How did you manage to get into the nut at the top right?? It's practically closed off entirely


----------



## techguy31 (Aug 9, 2012)

Jegergrim said:


> How did you manage to get into the nut at the top right?? It's practically closed off entirely



I didn't. I could actually get the top to screw if I spent another hour moving the Shuriken around and trying to screw it from the back.  It's definitely possible for sure.  You just have to spend the time and patience to do it.  You can tighten the top right nut if you spend time.  I just didn't want to spend that extra hour trying to tighten it.  It would've been a bitch if I was going to upgrade in the future and had to take the cooler off.  

I don't know if screwing the top right will drastically lower the temperature, but right now the CPU idles at 105 Farenheit and the motherboard idles at 90 Farenheit.

Here's my revised build:
CPU: i7-3770k
CPU Cooler: Big Shuriken Rev. B (The stock fan is quite loud)
MOBO: Asus P8Z77-I 
PSU: Seasonic X-Series 850W
GPU: Sapphire 7970 GHZ Vapor X Edition OR MSI GTX 680 4GB
SSD: Samsung 830 Series 512GB
HDD: 1TB Velociraptor
Case: Cooler Master Elite 120 Advance
RAM: 16GB Corsair Low Profile 1600MHZ

I also used one of those more compact antennas for wireless internet and ditched the wierd looking circle antennas as I would have to worry about it moving around when going to LAN parties.

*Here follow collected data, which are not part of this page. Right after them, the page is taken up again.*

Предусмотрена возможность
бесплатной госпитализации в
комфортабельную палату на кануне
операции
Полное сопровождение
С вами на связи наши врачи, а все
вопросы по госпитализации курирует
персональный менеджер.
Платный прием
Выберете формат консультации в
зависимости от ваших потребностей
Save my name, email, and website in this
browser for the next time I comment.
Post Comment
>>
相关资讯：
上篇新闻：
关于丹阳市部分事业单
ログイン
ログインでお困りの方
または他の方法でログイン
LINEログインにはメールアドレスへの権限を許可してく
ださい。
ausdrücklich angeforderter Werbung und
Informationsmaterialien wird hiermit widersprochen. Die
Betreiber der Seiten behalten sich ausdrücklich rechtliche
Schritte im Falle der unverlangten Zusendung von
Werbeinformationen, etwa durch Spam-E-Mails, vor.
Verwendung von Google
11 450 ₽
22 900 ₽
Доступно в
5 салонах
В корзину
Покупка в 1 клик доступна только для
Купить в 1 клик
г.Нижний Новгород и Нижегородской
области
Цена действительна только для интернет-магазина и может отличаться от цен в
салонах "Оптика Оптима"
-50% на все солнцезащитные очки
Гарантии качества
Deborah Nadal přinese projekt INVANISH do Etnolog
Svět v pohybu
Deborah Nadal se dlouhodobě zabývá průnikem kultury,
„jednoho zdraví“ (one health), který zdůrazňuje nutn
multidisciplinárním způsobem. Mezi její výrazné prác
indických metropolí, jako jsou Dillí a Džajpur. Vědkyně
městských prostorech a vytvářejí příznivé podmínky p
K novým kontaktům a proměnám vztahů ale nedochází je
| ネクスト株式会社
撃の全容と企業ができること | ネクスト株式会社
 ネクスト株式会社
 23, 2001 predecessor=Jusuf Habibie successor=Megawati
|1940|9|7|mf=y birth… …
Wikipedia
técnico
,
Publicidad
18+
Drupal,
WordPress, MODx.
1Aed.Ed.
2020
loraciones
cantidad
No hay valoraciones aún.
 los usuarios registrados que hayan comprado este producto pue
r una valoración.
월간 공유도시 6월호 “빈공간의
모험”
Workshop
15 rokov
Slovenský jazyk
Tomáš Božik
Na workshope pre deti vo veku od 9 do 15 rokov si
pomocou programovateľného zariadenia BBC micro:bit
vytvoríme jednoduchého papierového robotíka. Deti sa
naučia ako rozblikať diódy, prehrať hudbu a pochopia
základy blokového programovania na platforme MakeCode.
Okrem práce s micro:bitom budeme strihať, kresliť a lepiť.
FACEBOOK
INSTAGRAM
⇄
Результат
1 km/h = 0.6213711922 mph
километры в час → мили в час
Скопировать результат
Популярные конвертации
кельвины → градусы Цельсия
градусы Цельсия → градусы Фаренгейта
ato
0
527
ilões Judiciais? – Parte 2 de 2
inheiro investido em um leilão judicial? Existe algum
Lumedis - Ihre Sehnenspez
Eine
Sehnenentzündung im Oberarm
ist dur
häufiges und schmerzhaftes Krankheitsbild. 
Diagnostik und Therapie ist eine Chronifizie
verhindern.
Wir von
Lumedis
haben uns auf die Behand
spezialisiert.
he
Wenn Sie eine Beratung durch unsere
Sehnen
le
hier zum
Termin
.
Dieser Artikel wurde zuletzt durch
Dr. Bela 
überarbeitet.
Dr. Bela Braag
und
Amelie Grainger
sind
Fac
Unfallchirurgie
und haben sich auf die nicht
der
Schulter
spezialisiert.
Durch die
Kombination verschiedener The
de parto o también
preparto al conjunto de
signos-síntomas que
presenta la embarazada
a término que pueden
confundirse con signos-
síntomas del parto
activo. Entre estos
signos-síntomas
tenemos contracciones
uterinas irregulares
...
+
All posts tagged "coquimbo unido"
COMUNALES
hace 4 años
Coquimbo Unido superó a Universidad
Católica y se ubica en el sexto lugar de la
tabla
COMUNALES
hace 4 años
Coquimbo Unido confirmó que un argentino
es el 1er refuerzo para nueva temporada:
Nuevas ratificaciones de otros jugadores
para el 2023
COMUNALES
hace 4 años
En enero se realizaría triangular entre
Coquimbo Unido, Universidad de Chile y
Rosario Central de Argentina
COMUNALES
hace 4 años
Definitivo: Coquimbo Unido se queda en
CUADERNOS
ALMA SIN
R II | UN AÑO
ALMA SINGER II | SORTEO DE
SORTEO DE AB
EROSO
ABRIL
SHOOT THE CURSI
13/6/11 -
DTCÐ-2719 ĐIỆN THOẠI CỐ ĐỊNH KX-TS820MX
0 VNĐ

Hopefully, I won't have crazy heat problems adding the 1TB Velociraptor.  I don't think the case will get that hot if I'm just using it as storage and maybe when I do some video editing, gaming and such.


----------



## techguy31 (Aug 25, 2012)

Here are some pictures of my final build 
I ended up sticking with the AMD 7970 Vapor X
I have one question.  When I insert the GPU to the motherboard, the motherboard is a bit bent.  In the long run, will the motherboard retain this bent figure?  Will it be bad?  Because the motherboard is elevated up by the two pins, the motherboard curves, and I am afraid that this will damage some circuit.  Am I just being to paranoid?


----------